🤖 AI Summary
This study systematically investigates the persistent performance degradation of role-playing large language models (LLMs) in ultra-long dialogues (>100 turns), focusing on dynamic decay across three dimensions: role fidelity, instruction adherence, and safety. We introduce the first dialogue-conditioned long-horizon evaluation protocol, benchmarking seven prominent open- and closed-source models using long-context modeling and multi-dimensional dynamic quantitative metrics. Our analysis reveals, for the first time, a fundamental long-term trade-off between role fidelity and instruction adherence: all models exhibit significant erosion of role consistency as dialogue length increases—particularly in goal-directed scenarios—where responses progressively converge toward role-agnostic baselines, confirming a structural failure in long-term role persistence.

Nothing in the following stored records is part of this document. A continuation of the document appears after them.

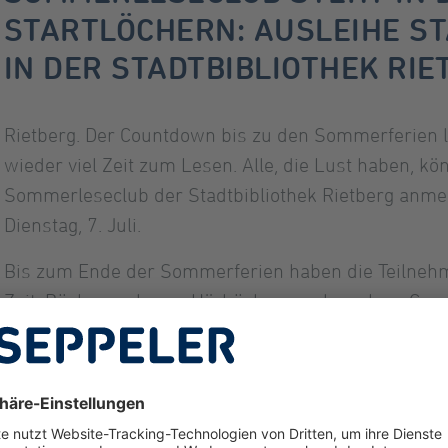
STARTLÖCHERN: AUSLEIHE STA
IN DER STADTBIBLIOTHEK RIE
Rietberg. Der Countdown bis zu den Sommerferien lä
wieder viel Zeit zum Lesen. Alle, die Lust haben, kö
Sommerleseclub der Stadtbibliothek Rietberg anmel
Dienstag, 7. Juli.
Bis zum Ende der Sommerferien haben die Teilneh
Zeit, Bücher zu lesen, Hörbüchern zu lauschen, Cover
oder Rätseltour zu gehen oder bei verschiedenen Bi
zu sein und diese Aktivitäten per Stempel in ihren 
Mitmachen können ganz ohne Altersbeschränkung all
Büchern beschäftigen, Kinder genauso wie Erwachse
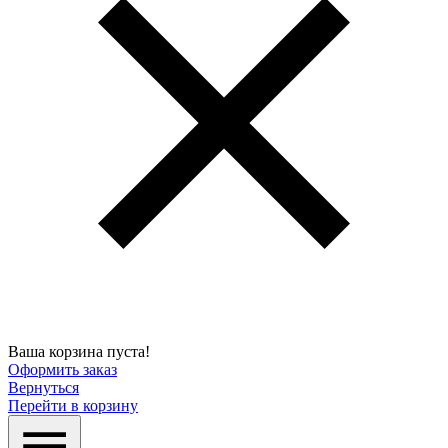
Ваша корзина пуста!
Оформить заказ
Вернуться
Перейти в корзину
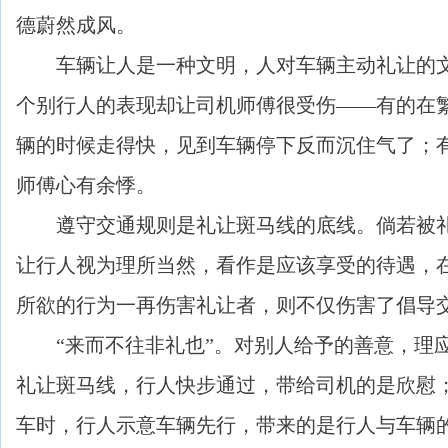
德蔚然成风。
车辆让人是一种文明，人对车辆主动礼让的文
个别行人的表现却让司机师傅很受伤——有的在
辆的时候走得快，见到车辆停下反而沉住气了；
师傅心有余悸。
遵守交通规则是礼让斑马线的底线。倘若被礼
让行人视为理所当然，看作是应该享受的待遇，
所欲的行为一再伤害礼让者，则不仅伤害了倡导
“来而不往非礼也”。对别人给予的善意，理应
礼让斑马线，行人快步通过，带给司机的是欣慰；
车时，行人示意车辆先行，带来的是行人与车辆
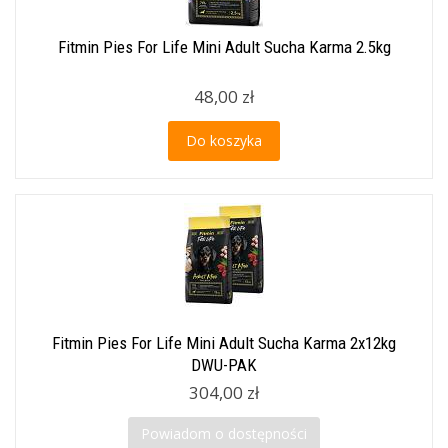
Fitmin Pies For Life Mini Adult Sucha Karma 2.5kg
48,00 zł
Do koszyka
Fitmin Pies For Life Mini Adult Sucha Karma 2x12kg
DWU-PAK
304,00 zł
Powiadom o dostępności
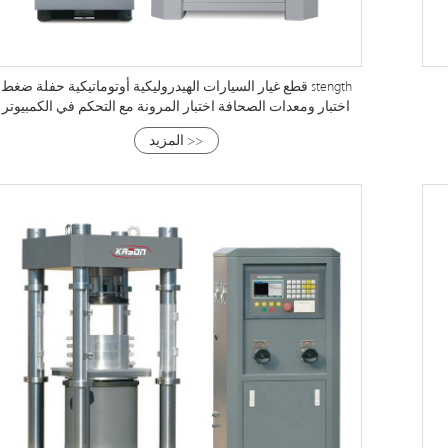
قطع غيار السيارات الهيدروليكية أوتوماتيكية حفلة ضغط stength
اختبار ومعدات الصحافة اختبار المرونة مع التحكم في الكمبيوتر
المزيد >>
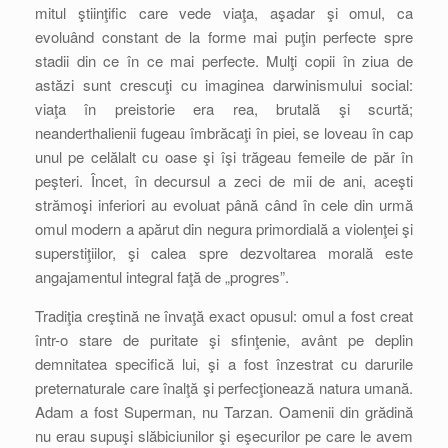
mitul ştiinţific care vede viaţa, aşadar şi omul, ca
evoluând constant de la forme mai puţin perfecte spre
stadii din ce în ce mai perfecte. Mulţi copii în ziua de
astăzi sunt crescuţi cu imaginea darwinismului social:
viaţa în preistorie era rea, brutală şi scurtă;
neanderthalienii fugeau îmbrăcaţi în piei, se loveau în cap
unul pe celălalt cu oase şi îşi trăgeau femeile de păr în
peşteri. Încet, în decursul a zeci de mii de ani, aceşti
strămoşi inferiori au evoluat până când în cele din urmă
omul modern a apărut din negura primordială a violenţei şi
superstiţiilor, şi calea spre dezvoltarea morală este
angajamentul integral faţă de „progres”.
Tradiţia creştină ne învaţă exact opusul: omul a fost creat
într-o stare de puritate şi sfinţenie, avânt pe deplin
demnitatea specifică lui, şi a fost înzestrat cu darurile
preternaturale care înalţă şi perfecţionează natura umană.
Adam a fost Superman, nu Tarzan. Oamenii din grădină
nu erau supuşi slăbiciunilor şi eşecurilor pe care le avem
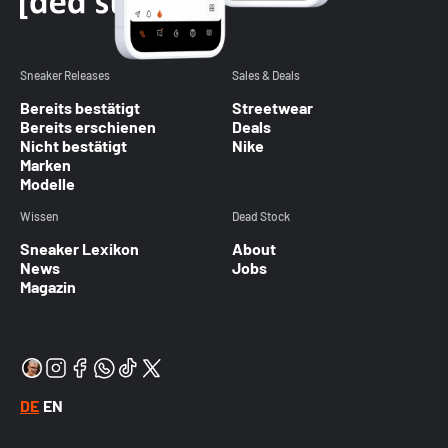
Sneaker Releases
Sales & Deals
Bereits bestätigt
Streetwear
Bereits erschienen
Deals
Nicht bestätigt
Nike
Marken
Modelle
Wissen
Dead Stock
Sneaker Lexikon
About
News
Jobs
Magazin
DE
EN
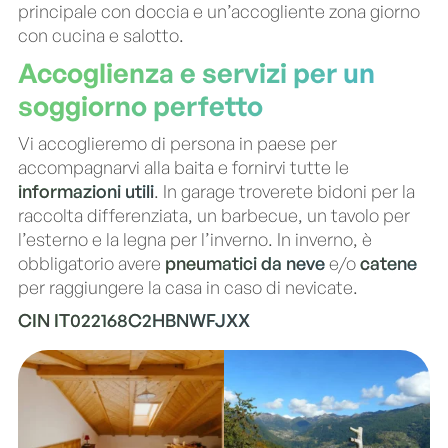
principale con doccia e un’accogliente zona giorno
con cucina e salotto.
Accoglienza e servizi per un
soggiorno perfetto
Vi accoglieremo di persona in paese per
accompagnarvi alla baita e fornirvi tutte le
informazioni utili
. In garage troverete bidoni per la
raccolta differenziata, un barbecue, un tavolo per
l’esterno e la legna per l’inverno. In inverno, è
obbligatorio avere
pneumatici da neve
e/o
catene
per raggiungere la casa in caso di nevicate.
CIN IT022168C2HBNWFJXX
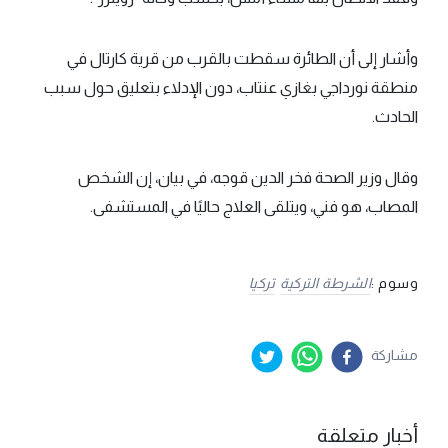
وأشار إلى أن الطائرة سقطت بالقرب من قرية كارتال في
منطقة نورداجي بغازي عنتاب، دون الإدلاء بتعليق حول سبب
الحادث.
وقال وزير الصحة فخر الدين قوجه، في بيان، إن الشخص
المصاب، هو فني، ويتلقى العلاج حاليًا في المستشفى.
وسوم :
الشرطة التركية
تركيا
مشاركة
أخبار متعلقة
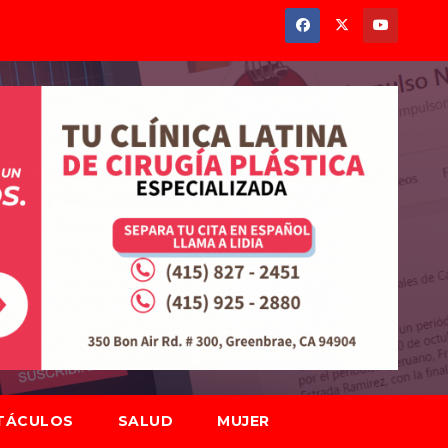
TÁCULOS
SALUD
MUJER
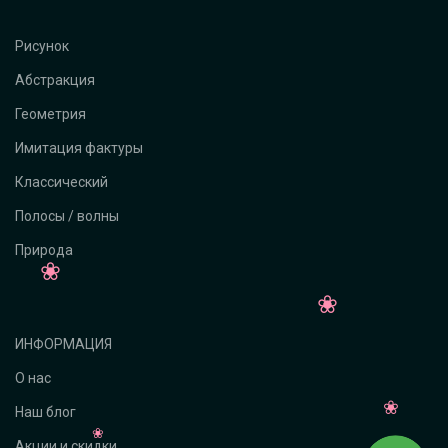
Рисунок
Абстракция
Геометрия
Имитация фактуры
Классический
Полосы / волны
Природа
ИНФОРМАЦИЯ
О нас
Наш блог
Акции и скидки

These findings expose an intrinsic fragility in current role-playing paradigms and establish a reproducible benchmark with actionable insights for developing trustworthy, long-interaction role-aware LLMs.
📝 Abstract
Persona-assigned large language models (LLMs) are used in domains such as education, healthcare, and sociodemographic simulation. Yet, they are typically evaluated only in short, single-round settings that do not reflect real-world usage. We introduce an evaluation protocol that combines long persona dialogues (over 100 rounds) and evaluation datasets to create dialogue-conditioned benchmarks that can robustly measure long-context effects. We then investigate the effects of dialogue length on persona fidelity, instruction-following, and safety of seven state-of-the-art open- and closed-weight LLMs. We find that persona fidelity degrades over the course of dialogues, especially in goal-oriented conversations, where models must sustain both persona fidelity and instruction following. We identify a trade-off between fidelity and instruction following, with non-persona baselines initially outperforming persona-assigned models; as dialogues progress and fidelity fades, persona responses become increasingly similar to baseline responses. Our findings highlight the fragility of persona applications in extended interactions and our work provides a protocol to systematically measure such failures.